IQNA

Kur’an-ı Kerim ile sohbet /1

En iyi yaratıcıdan insanın yaratılışının harikaları

10:12 - June 01, 2023
Haber kodu: 3480483
İnsanoğlunun yaratılışı ve topraktan nasıl başladığı derinlemesine düşünülmesi gereken şaşırtıcı konulardan biridir.

Harikalar bulan insanın, kendi yaratılışındaki harikaları görmemesi büyük gaflettir.

Burada asıl konuşulması gereken insanın yaratılış harikalarını, bunun nasıl topraktan başladığını ve toprağın yaratma atölyesinde bir nutfe halini aldığını  daha sonra yüzbinlerce akıl, onun büyüklüğüne, bu yeni varlığın büyümesi için böyle bir yerin nasıl yaratıldığına hayret etmesinden bahsediyoruz.

Mü’minûn suresi 12-14. Ayetleri: “Gerçek şu ki biz insanı çamurdan alınmış bir özden yaratıyoruz; Sonra onu sağlam bir korunakta nutfe haline getiriyoruz.  Ardından nutfeyi (döllenmiş yumurta) alakaya (rahimde asılıp beslenen embriyo) çeviriyor, alakayı şekilsiz et (görünümünde) yapıyor, bu etten kemikler yaratıyor, daha sonra da kemiklere adale giydiriyoruz; nihayet onu bambaşka bir varlık halinde inşa ediyoruz. Yapıp yaratanların en güzeli olan Allah çok yücedir.”

Bu nutfe, tüm ihtiyaçlarını hazırlamış olduğu yerde yavaş yavaş büyür ve şekli yavaş yavaş değişir. Başlangıçta şekilsiz bir et parçasından başka bir şey değildir ve yavaş yavaş içinden kemikler oluşur, kemikler et ve deri ile kaplanır. Sonra Allah onda akıl almaz bir yaratılış daha yaratarak et, deri ve kemikleri insan şekline sokar.

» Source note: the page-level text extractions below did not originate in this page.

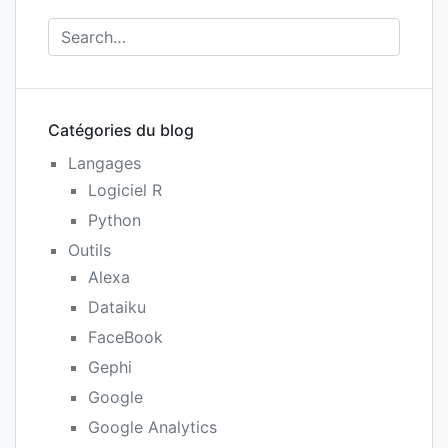
Catégories du blog
Langages
Logiciel R
Python
Outils
Alexa
Dataiku
FaceBook
Gephi
Google
Google Analytics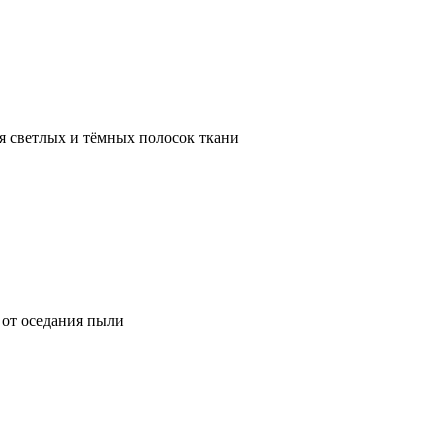
я светлых и тёмных полосок ткани
от оседания пыли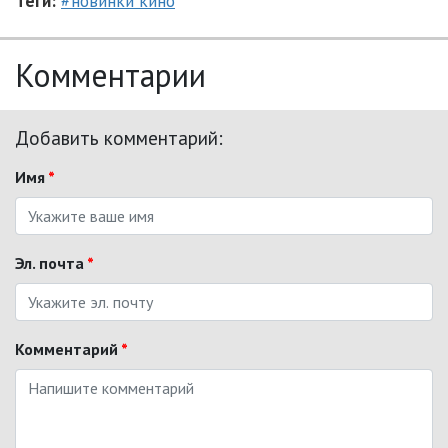
Теги:
#новинки кино
Комментарии
Добавить комментарий:
Имя
*
Эл. почта
*
Комментарий
*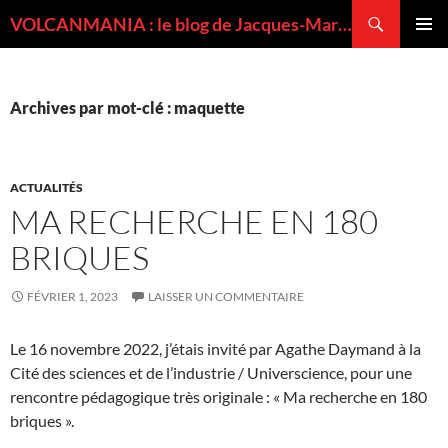
Recherche
VOLCANMANIA : le blog de Jacques-Marie BARDINTZEFF, volcanologue
ALLER
MENU
AU
PRINCI
CONTENU
Archives par mot-clé : maquette
ACTUALITÉS
MA RECHERCHE EN 180
BRIQUES
FÉVRIER 1, 2023
LAISSER UN COMMENTAIRE
Le 16 novembre 2022, j’étais invité par Agathe Daymand à la
Cité des sciences et de l’industrie / Universcience, pour une
rencontre pédagogique très originale : « Ma recherche en 180
briques ».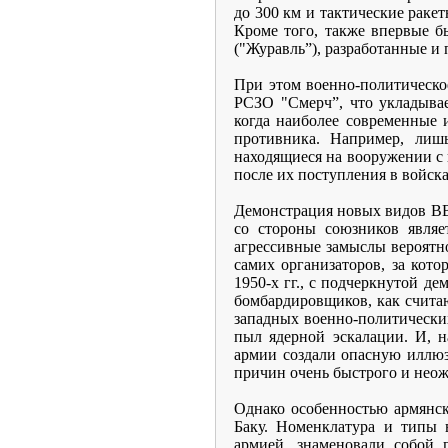
до 300 км и тактические раке
Кроме того, также впервые б
("Журавль”), разработанные и
При этом военно-политическо
РСЗО "Смерч”, что укладыва
когда наиболее современные 
противника. Например, лиш
находящиеся на вооружении с 
после их поступления в войс
Демонстрация новых видов ВВТ
со стороны союзников являе
агрессивные замыслы вероятно
самих организаторов, за кот
1950-х гг., с подчеркнутой д
бомбардировщиков, как счита
западных военно-политических
пыл ядерной эскалации. И, н
армии создали опасную иллюз
причин очень быстрого и неож
Однако особенностью армянск
Баку. Номенклатура и типы
армией, знаменовали собой 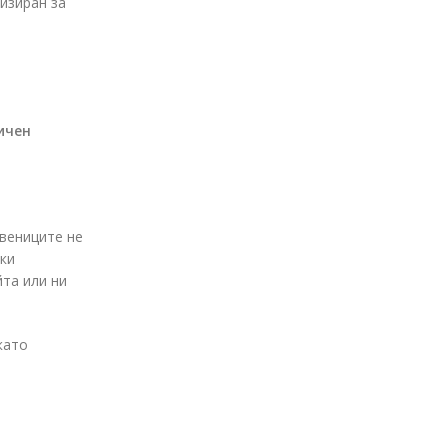
лизиран за
ичен
твениците не
шки
йта или ни
като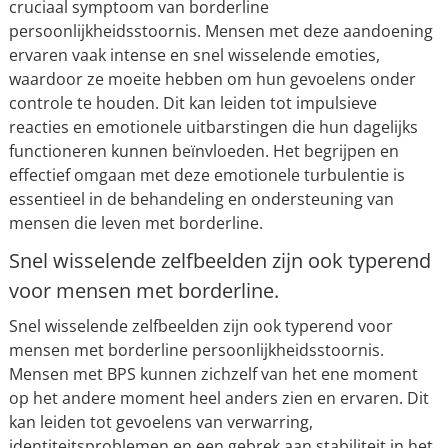
cruciaal symptoom van borderline
persoonlijkheidsstoornis. Mensen met deze aandoening
ervaren vaak intense en snel wisselende emoties,
waardoor ze moeite hebben om hun gevoelens onder
controle te houden. Dit kan leiden tot impulsieve
reacties en emotionele uitbarstingen die hun dagelijks
functioneren kunnen beïnvloeden. Het begrijpen en
effectief omgaan met deze emotionele turbulentie is
essentieel in de behandeling en ondersteuning van
mensen die leven met borderline.
Snel wisselende zelfbeelden zijn ook typerend
voor mensen met borderline.
Snel wisselende zelfbeelden zijn ook typerend voor
mensen met borderline persoonlijkheidsstoornis.
Mensen met BPS kunnen zichzelf van het ene moment
op het andere moment heel anders zien en ervaren. Dit
kan leiden tot gevoelens van verwarring,
identiteitsproblemen en een gebrek aan stabiliteit in het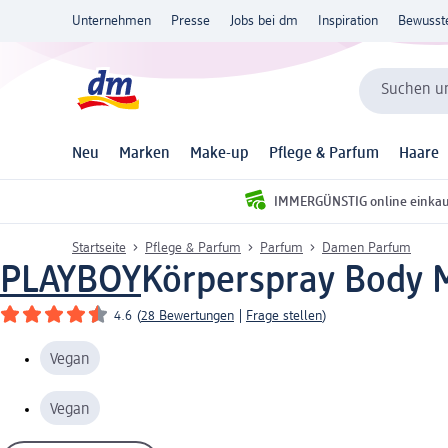
Unternehmen
Presse
Jobs bei dm
Inspiration
Bewusst
Suchen un
Neu
Marken
Make-up
Pflege & Parfum
Haare
IMMERGÜNSTIG online einka
Startseite
Pflege & Parfum
Parfum
Damen Parfum
PLAYBOY
Körperspray Body M
4.6
(
28 Bewertungen
|
Frage stellen
)
Vegan
Vegan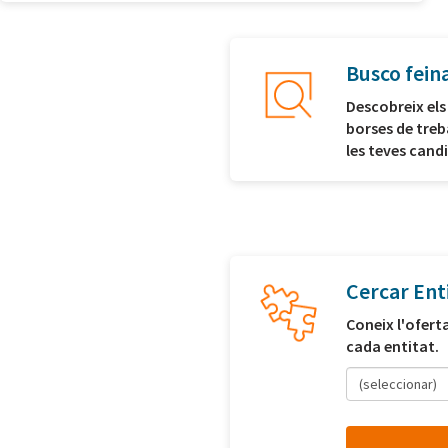
Busco fein
Descobreix els
borses de treb
les teves cand
Cercar Ent
Coneix l'ofert
cada entitat.
(seleccionar)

İnsanlar arasında sorulan sorulardan biri ruhun ne zaman insana üflendiğidir? Buna cevaben bazı araştırmacılar 40 günden sonra üflendiğini ve ruhun zaman ve mekanın ötesinde olduğunu söylemişlerdir.

Bir sperm damlasının ne zaman insan sayılabileceği ve onu yok etmenin cinayet sayılabileceği sorusuna cevap verebilmek için erkek sperm hücresinin dişi hücre ile birleştiği andan itibaren damlanın  tam bir insan olarak kabul edilmesi gerektiği söylenebilir. Nutfe tam bir insan olarak düşünülmelidir çünkü doğumdan sonra ortaya çıkacak tüm özellikler onda zaten mevcuttur, ancak iki insan nutfesinin birleşmesinden önce yoktur.

Dünyayı yaratan Allah, yaratılıştaki tüm harikaların bir toplamı olan insanın yaratılışı dışında Kendisine hiçbir zaman hayran kalmamış ve övmemiştir. Diğer durumlarda, Allah Kendisini yücelterek “Sübhanallah” demiştir.

 Sübhanallah, yani güneş olsaydı, ay’ı nasıl yaratırdı? Ve eğer O bir üçgen olsaydı, çemberi nasıl şekillendirebilirdi? Demek ki O ne daire, ne üçgen, ne ay, ne güneş vs. O’dur hepsini yaratan ve hiçbiri olamayan. O Bir’dir ve hem dünya hem de ahiret O’nun yüzünden bir nurdur.

 İranlı yazar, mütercim ve hatip Hüseyin Muhyiddin İlahi Kumşei’nin ‘365 gün Kur’an-ı Kerim ile sohbet’ kitabından alıntıdır.